Why did you get in this industry? And in particular why did you open a production brewery?

Honestly, it is for the love of beer. Yavasura is a complete passion project. As we gradually became familiar with the craft, we were in no doubts that this is what we wanted to do. We had decided early on to take slow and thoughtful steps. We both come from an engineering background, with no experience of running a brewery nor a restaurant. Instead of dealing with two unknowns-we thought of starting just a production brewery and then expanding to have our own taproom later on.

What was the time taken from conception of idea to execution? What was the journey like?

The idea was conceived almost naturally. We kept getting better and better at personal brewing, and finally in 2015, we applied for the excise license. The process was time-consuming to say the least, but what we took back home from the long wait was patience and resilience. We held on to our day jobs till 2018, and any free time was used to either refine recipes for different beers or understanding the nitty-gritties of running a business. We finally got our license after almost 3 years. We served our beers for the first time in September at a fest, and the response we received was overwhelming. We’re truly grateful for the support we received!

What was your experience before getting in this industry?

We knew from the beginning that we had a long way ahead of us. We started gathering as much information as possible. We read books, we visited other breweries, we went to Europe to know more about beers and techniques, we gleaned information off the internet and so on. During all this, we were personal brewing continuously on the side and honing our skills. Eventually, we fell in love with the process of making beer, as much as beer itself. Over time, we divided responsibilities with Ameya handling the business aspect and I started handling the brewing operations. In 2016, I got the opportunity to intern for 2 months in a craft brewery in Colorado. This was just the kind of hands-on experience I wanted, and I made the most of my time over there.

How do you differentiate yourself from other breweries?

Craft beer is still a niche product.
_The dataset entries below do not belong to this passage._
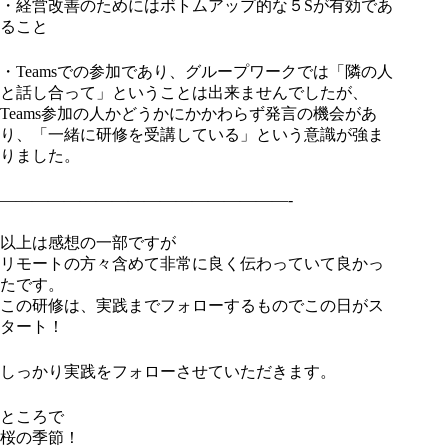
・経営改善のためにはボトムアップ的な５Sが有効であ
ること
・Teamsでの参加であり、グループワークでは「隣の人
と話し合って」ということは出来ませんでしたが、
Teams参加の人かどうかにかかわらず発言の機会があ
り、「一緒に研修を受講している」という意識が強ま
りました。
——————————————————-
以上は感想の一部ですが
リモートの方々含めて非常に良く伝わっていて良かっ
たです。
この研修は、実践までフォローするものでこの日がス
タート！
しっかり実践をフォローさせていただきます。
ところで
桜の季節！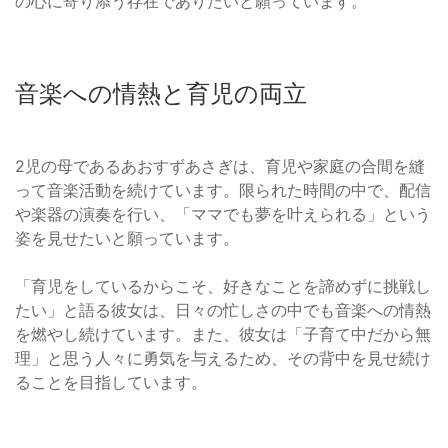
の心に寄り添う存在でありたいと願っています。
音楽への情熱と育児の両立
2児の母であるあおすずあさぎは、育児や家庭の合間を縫
って音楽活動を続けています。限られた時間の中で、配信
や楽器の演奏を行い、「ママでも夢を叶えられる」という
姿を見せたいと願っています。
「育児をしているからこそ、好きなことを諦めずに挑戦し
たい」と語る彼女は、日々の忙しさの中でも音楽への情熱
を燃やし続けています。また、彼女は「子育て中だから無
理」と思う人々に勇気を与えるため、その背中を見せ続け
ることを目指しています。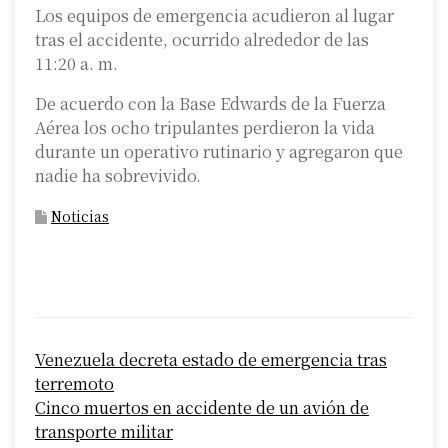
Los equipos de emergencia acudieron al lugar
tras el accidente, ocurrido alrededor de las
11:20 a. m.
De acuerdo con la Base Edwards de la Fuerza
Aérea los ocho tripulantes perdieron la vida
durante un operativo rutinario y agregaron que
nadie ha sobrevivido.
Noticias
P
Venezuela decreta estado de emergencia tras
o
terremoto
s
Cinco muertos en accidente de un avión de
transporte militar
In such a huge market, a product like this will be a differentiator in itself. We are still a small business, started out as a result of passion and love for good beers. We are a local, homegrown brand. We do not like to follow the status quo. Our journey is that of turning passion into profession. We like to do things a little differently and we believe that reflects in the beers that we brew.

What is your brand’s ideology?

We believe that a lot of memories are created around beer or drinking in general. Such moments are always cherished-be it your first beer, or a celebratory moment in one’s life. We want to play our part by offering good beer to help craft these memories.

Secondly, we want to help people understand beer better. It is too overwhelming a world for craft beers- with the variety of styles to the jargon used. We want to build a community while demystifying craft beer and making it more accessible.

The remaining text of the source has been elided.